**GOAL OF THE EXERCISE:** Restate each line below word for word, skipping every picture.

↓

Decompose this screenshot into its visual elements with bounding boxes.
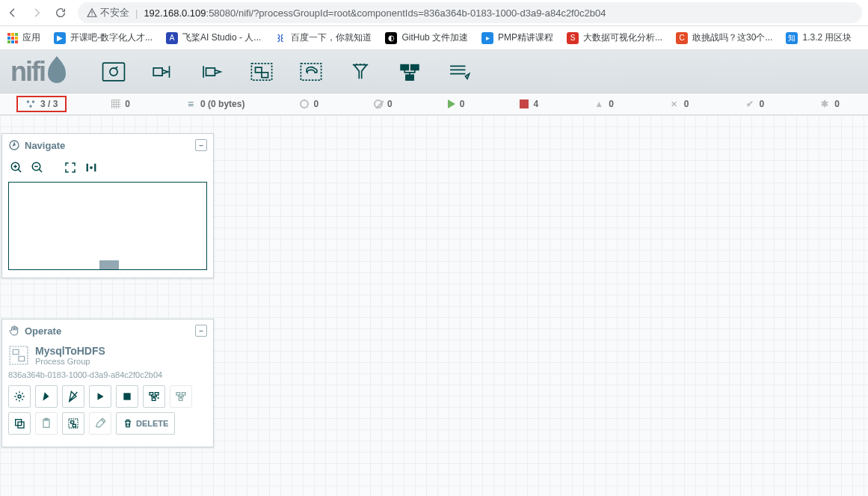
stop-button[interactable] [116,385,138,408]
birdseye-component [99,260,119,269]
bookmark-0[interactable]: ▶开课吧-数字化人才... [54,31,153,44]
reload-button[interactable] [54,6,67,19]
funnel-tool[interactable] [344,57,377,87]
svg-rect-26 [179,398,182,400]
operate-title: Operate [25,325,61,337]
cluster-count: 3 / 3 [40,99,58,109]
svg-rect-1 [103,63,125,81]
operate-type: Process Group [35,357,105,366]
remote-process-group-tool[interactable] [295,57,327,87]
hand-icon [8,325,20,337]
disable-button[interactable] [62,385,84,408]
birdseye-view[interactable] [8,182,207,270]
svg-point-9 [27,100,30,103]
check-icon [745,99,755,109]
address-bar[interactable]: 不安全 | 192.168.0.109:58080/nifi/?processG… [78,2,862,23]
svg-rect-33 [73,424,76,426]
process-group-icon [8,345,29,366]
svg-rect-24 [176,393,180,395]
warning-icon [594,99,604,109]
paste-button [35,412,58,435]
zoom-in-button[interactable] [8,159,25,176]
stop-icon [520,99,529,108]
not-transmitting-status: 0 [363,99,403,109]
svg-rect-18 [19,356,25,361]
start-button[interactable] [89,385,111,408]
zoom-fit-button[interactable] [62,159,79,176]
upload-template-button [170,385,192,408]
forward-button[interactable] [30,6,43,19]
threads-icon [111,99,120,108]
svg-rect-7 [411,64,419,70]
invalid-status: 0 [583,99,624,109]
flow-canvas[interactable]: Navigate – Operate – MysqlToHDFS Proce [0,115,868,496]
bookmark-icon: S [567,32,579,44]
apps-button[interactable]: 应用 [7,31,40,44]
nifi-logo: nifi [0,56,82,88]
svg-rect-27 [16,420,22,426]
svg-rect-3 [256,67,262,73]
cluster-status[interactable]: 3 / 3 [16,96,67,112]
url-text: 192.168.0.109:58080/nifi/?processGroupId… [144,7,606,19]
component-toolbar [82,57,475,87]
enable-button[interactable] [35,385,58,408]
navigate-title: Navigate [25,140,65,151]
process-group-tool[interactable] [245,57,278,87]
output-port-tool[interactable] [196,57,229,87]
svg-rect-5 [301,63,321,79]
transmitting-status: 0 [289,99,329,109]
processor-tool[interactable] [97,57,130,87]
svg-rect-4 [262,72,268,77]
bookmark-icon: ◐ [385,32,397,44]
back-button[interactable] [6,6,19,19]
browser-toolbar: 不安全 | 192.168.0.109:58080/nifi/?processG… [0,0,868,26]
bookmark-6[interactable]: C敢挑战吗？这30个... [676,31,772,44]
running-status: 0 [437,99,475,109]
operate-id: 836a364b-0183-1000-d3a9-a84c2f0c2b04 [8,366,207,385]
collapse-button[interactable]: – [195,325,207,337]
nifi-header: nifi [0,50,868,93]
bookmark-5[interactable]: S大数据可视化分析... [567,31,662,44]
play-icon [448,99,455,108]
bookmark-icon: 知 [786,32,798,44]
transmitting-icon [300,99,309,108]
bookmark-7[interactable]: 知1.3.2 用区块 [786,31,852,44]
zoom-out-button[interactable] [29,159,46,176]
apps-icon [7,33,18,43]
copy-button[interactable] [8,412,31,435]
svg-rect-6 [401,64,408,70]
cluster-icon [25,99,36,109]
configure-button[interactable] [8,385,31,408]
zoom-actual-button[interactable] [83,159,99,176]
svg-rect-22 [155,393,158,395]
disabled-icon [669,99,680,109]
group-button[interactable] [62,412,84,435]
queue-icon [185,99,196,109]
bookmark-icon [274,32,286,44]
compass-icon [8,139,20,151]
bookmark-2[interactable]: 百度一下，你就知道 [274,31,372,44]
svg-point-0 [91,14,92,15]
input-port-tool[interactable] [147,57,179,87]
svg-rect-32 [71,421,74,423]
navigate-panel: Navigate – [1,133,214,278]
bookmark-icon: A [166,32,178,44]
template-tool[interactable] [393,57,426,87]
color-button [89,412,111,435]
bookmark-4[interactable]: ▸PMP精讲课程 [481,31,553,44]
svg-rect-20 [123,393,130,399]
svg-rect-8 [406,75,413,80]
snowflake-icon [819,99,830,109]
bookmark-3[interactable]: ◐GitHub 文件加速 [385,31,468,44]
label-tool[interactable] [443,57,475,87]
active-threads: 0 [101,99,141,109]
delete-button[interactable]: DELETE [116,412,175,435]
create-template-button[interactable] [143,385,165,408]
navigate-header: Navigate – [2,134,213,156]
svg-rect-23 [152,398,156,400]
bookmark-1[interactable]: A飞桨AI Studio - 人... [166,31,261,44]
operate-panel: Operate – MysqlToHDFS Process Group 836a… [1,319,214,447]
collapse-button[interactable]: – [195,139,207,151]
svg-point-11 [29,105,32,108]
insecure-label: 不安全 [100,6,129,19]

↑

**OUTPUT FOR THIS EXERCISE:**
Decompose this screenshot into its visual elements with bounding boxes.
stop-button[interactable] [116,385,138,408]
birdseye-component [99,260,119,269]
bookmark-0[interactable]: ▶开课吧-数字化人才... [54,31,153,44]
reload-button[interactable] [54,6,67,19]
funnel-tool[interactable] [344,57,377,87]
svg-rect-26 [179,398,182,400]
operate-title: Operate [25,325,61,337]
cluster-count: 3 / 3 [40,99,58,109]
svg-rect-1 [103,63,125,81]
operate-type: Process Group [35,357,105,366]
remote-process-group-tool[interactable] [295,57,327,87]
hand-icon [8,325,20,337]
disable-button[interactable] [62,385,84,408]
birdseye-view[interactable] [8,182,207,270]
svg-point-9 [27,100,30,103]
check-icon [745,99,755,109]
address-bar[interactable]: 不安全 | 192.168.0.109:58080/nifi/?processG… [78,2,862,23]
svg-rect-33 [73,424,76,426]
process-group-icon [8,345,29,366]
svg-rect-24 [176,393,180,395]
warning-icon [594,99,604,109]
paste-button [35,412,58,435]
zoom-in-button[interactable] [8,159,25,176]
stop-icon [520,99,529,108]
not-transmitting-status: 0 [363,99,403,109]
svg-rect-18 [19,356,25,361]
start-button[interactable] [89,385,111,408]
zoom-fit-button[interactable] [62,159,79,176]
upload-template-button [170,385,192,408]
forward-button[interactable] [30,6,43,19]
threads-icon [111,99,120,108]
svg-rect-7 [411,64,419,70]
invalid-status: 0 [583,99,624,109]
flow-canvas[interactable]: Navigate – Operate – MysqlToHDFS Proce [0,115,868,496]
bookmark-icon: S [567,32,579,44]
apps-button[interactable]: 应用 [7,31,40,44]
nifi-logo: nifi [0,56,82,88]
svg-rect-27 [16,420,22,426]
svg-rect-3 [256,67,262,73]
cluster-status[interactable]: 3 / 3 [16,96,67,112]
url-text: 192.168.0.109:58080/nifi/?processGroupId… [144,7,606,19]
component-toolbar [82,57,475,87]
enable-button[interactable] [35,385,58,408]
navigate-title: Navigate [25,140,65,151]
process-group-tool[interactable] [245,57,278,87]
output-port-tool[interactable] [196,57,229,87]
svg-rect-5 [301,63,321,79]
transmitting-status: 0 [289,99,329,109]
processor-tool[interactable] [97,57,130,87]
svg-rect-4 [262,72,268,77]
bookmark-icon: ◐ [385,32,397,44]
back-button[interactable] [6,6,19,19]
browser-toolbar: 不安全 | 192.168.0.109:58080/nifi/?processG… [0,0,868,26]
bookmark-6[interactable]: C敢挑战吗？这30个... [676,31,772,44]
running-status: 0 [437,99,475,109]
operate-id: 836a364b-0183-1000-d3a9-a84c2f0c2b04 [8,366,207,385]
collapse-button[interactable]: – [195,325,207,337]
nifi-header: nifi [0,50,868,93]
bookmark-5[interactable]: S大数据可视化分析... [567,31,662,44]
play-icon [448,99,455,108]
bookmark-icon: 知 [786,32,798,44]
transmitting-icon [300,99,309,108]
bookmark-7[interactable]: 知1.3.2 用区块 [786,31,852,44]
zoom-out-button[interactable] [29,159,46,176]
apps-icon [7,33,18,43]
copy-button[interactable] [8,412,31,435]
svg-rect-6 [401,64,408,70]
cluster-icon [25,99,36,109]
configure-button[interactable] [8,385,31,408]
zoom-actual-button[interactable] [83,159,99,176]
svg-rect-22 [155,393,158,395]
disabled-icon [669,99,680,109]
group-button[interactable] [62,412,84,435]
queue-icon [185,99,196,109]
bookmark-icon [274,32,286,44]
compass-icon [8,139,20,151]
bookmark-2[interactable]: 百度一下，你就知道 [274,31,372,44]
svg-point-0 [91,14,92,15]
input-port-tool[interactable] [147,57,179,87]
svg-rect-32 [71,421,74,423]
navigate-panel: Navigate – [1,133,214,278]
bookmark-icon: A [166,32,178,44]
template-tool[interactable] [393,57,426,87]
color-button [89,412,111,435]
bookmark-4[interactable]: ▸PMP精讲课程 [481,31,553,44]
svg-rect-20 [123,393,130,399]
svg-rect-8 [406,75,413,80]
snowflake-icon [819,99,830,109]
bookmark-3[interactable]: ◐GitHub 文件加速 [385,31,468,44]
label-tool[interactable] [443,57,475,87]
active-threads: 0 [101,99,141,109]
delete-button[interactable]: DELETE [116,412,175,435]
create-template-button[interactable] [143,385,165,408]
navigate-header: Navigate – [2,134,213,156]
svg-rect-23 [152,398,156,400]
bookmark-1[interactable]: A飞桨AI Studio - 人... [166,31,261,44]
operate-panel: Operate – MysqlToHDFS Process Group 836a… [1,319,214,447]
collapse-button[interactable]: – [195,139,207,151]
svg-point-11 [29,105,32,108]
insecure-label: 不安全 [100,6,129,19]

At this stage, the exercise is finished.